October 16, 2013
Energy Fuels Inc. (TSX:EFR) (the “Company”) is pleased to announce that it has closed the previously announced bought deal offering (the “Offering”) of 31,250,000 common shares (the “Common Shares”) at a price of $0.16 per Common Share for aggregate gross proceeds of $5,000,000. The Offering was conducted by way of a short form prospectus dated October 9, 2013 through a syndicate of underwriters led by Dundee Securities Ltd., Cantor Fitzgerald Canada Corporation, and Haywood Securities Inc. (the “Underwriters”). The Underwriters have been granted an option to purchase up to an additional 15% of the Offering, exercisable in whole or in part at any time up to 30 days after the closing date. In addition, 1,548,125 compensation warrants were issued to the Underwriters pursuant to the Offering.

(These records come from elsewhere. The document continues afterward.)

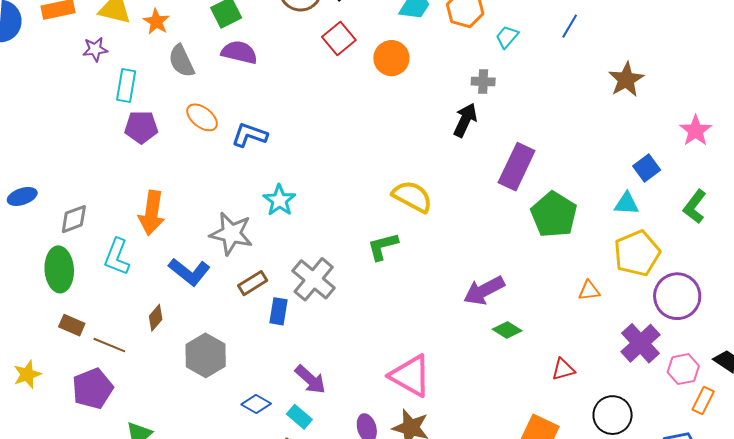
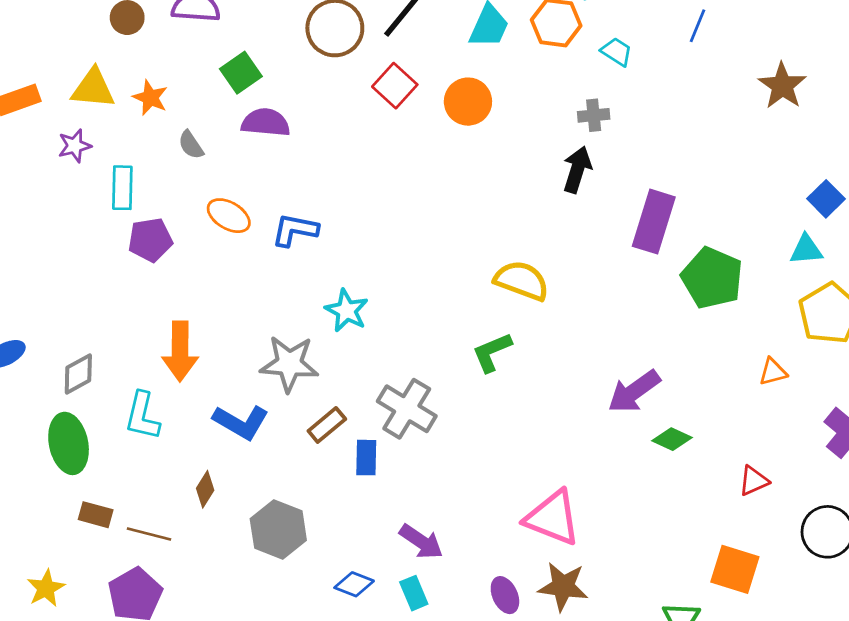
cyan trapezoid: (507, 37) -> (617, 52), turned 90
gray semicircle: (181, 61) -> (191, 145), size x0.7
cyan rectangle: (299, 417) -> (414, 593), turned 35

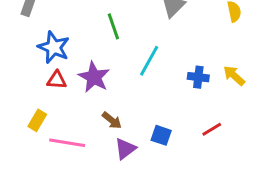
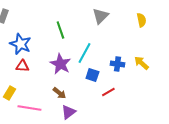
purple star: (94, 77) -> (60, 64), moved
red line: (212, 129) -> (108, 92), moved
blue square: (161, 135) -> (92, 75), moved

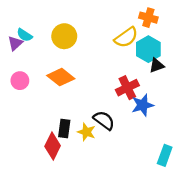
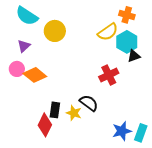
cyan semicircle: (25, 35) -> (27, 16), moved, size x1.6
purple triangle: (15, 43) -> (24, 46), moved
orange diamond: (61, 77) -> (35, 75), moved
blue star: (143, 105) -> (122, 131), moved

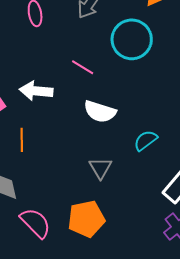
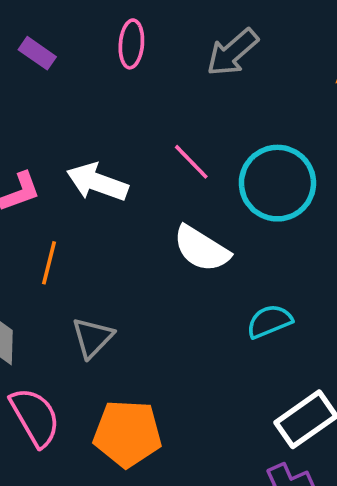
cyan circle: (132, 39) -> (277, 183), moved
gray triangle: (100, 168) -> (92, 338), moved

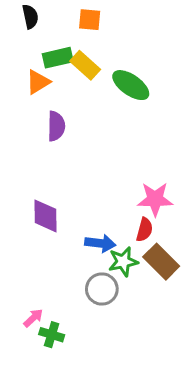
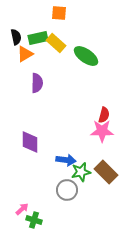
black semicircle: (30, 17) -> (16, 37), moved
red semicircle: (144, 230) -> (104, 115), moved

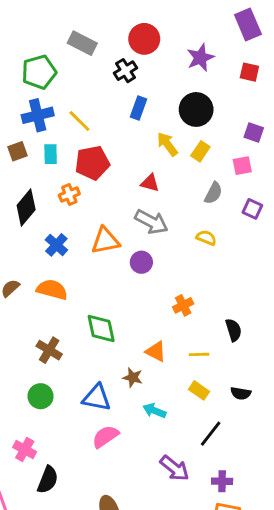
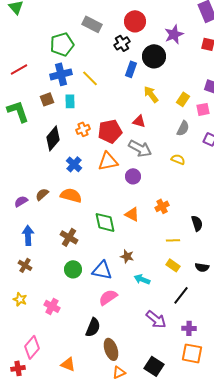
black circle: (196, 109) -> (154, 56), moved
yellow rectangle: (200, 151) -> (183, 99), moved
red pentagon: (92, 163) -> (110, 131), moved
orange triangle: (156, 352) -> (132, 214), moved
green circle: (41, 396) -> (73, 269), moved
black semicircle: (48, 480) -> (93, 327), moved

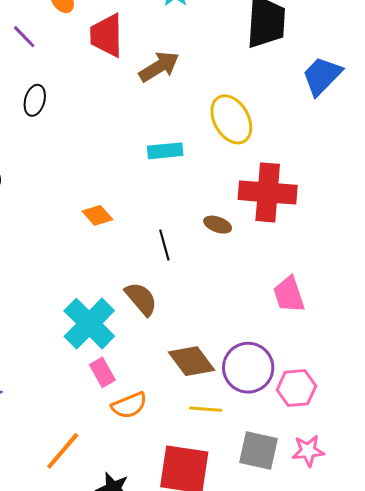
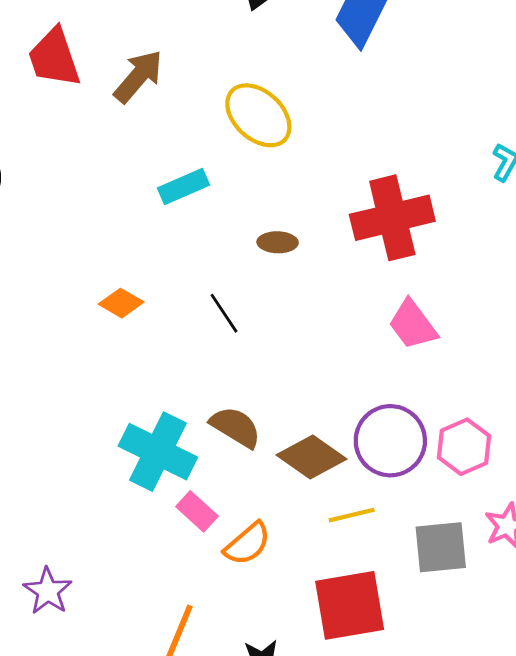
red cross: (268, 192) -> (392, 218), moved
brown ellipse: (218, 225) -> (278, 242), moved
brown semicircle: (141, 299) -> (236, 427), moved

The Company intends to use the net proceeds of the Offering for continued exploration and development of the Company’s Roca Honda, Sheep Mountain, Gas Hills, Juniper Ridge and Canyon Mine mineral properties, the identification and evaluation of future potential mineral property acquisitions and for working capital and general corporate purposes.
About Energy Fuels
Energy Fuels is America’s largest conventional uranium producer, supplying approximately 25% of the uranium produced in the U.S. The Company is also a significant producer of vanadium. Energy Fuels operates the White Mesa Mill, which is the only conventional uranium mill currently operating in the U.S. The mill is capable of processing 2,000 tons per day of uranium ore. Energy Fuels has projects located throughout the Western U.S., including producing mines and mineral properties in various stages of permitting and development. The Company’s common shares are listed on the Toronto Stock Exchange under the trading symbol “EFR”.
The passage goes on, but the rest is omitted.